→ **Exercise instructions**
All lines in the records that carry the string "ВАВТ" are to be shown.

→ **Task data**

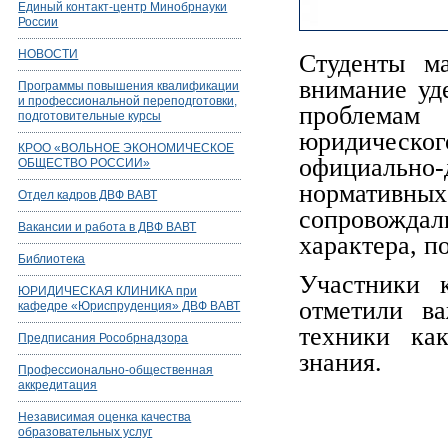
Единый контакт-центр Минобрнауки
России
НОВОСТИ
Студенты м
внимание уд
Программы повышения квалификации
и профессиональной переподготовки,
проблемам
подготовительные курсы
юридическ
КРОО «ВОЛЬНОЕ ЭКОНОМИЧЕСКОЕ
официальн
ОБЩЕСТВО РОССИИ»
нормативн
Отдел кадров ДВФ ВАВТ
сопровожд
Вакансии и работа в ДВФ ВАВТ
характера, 
Библиотека
Участники 
ЮРИДИЧЕСКАЯ КЛИНИКА при
отметили в
кафедре «Юриспруденция» ДВФ ВАВТ
техники как
Предписания Рособрнадзора
знания.
Профессионально-общественная
аккредитация
Независимая оценка качества
образовательных услуг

→ **Output below**
Отдел кадров ДВФ ВАВТ
Вакансии и работа в ДВФ ВАВТ
кафедре «Юриспруденция» ДВФ ВАВТ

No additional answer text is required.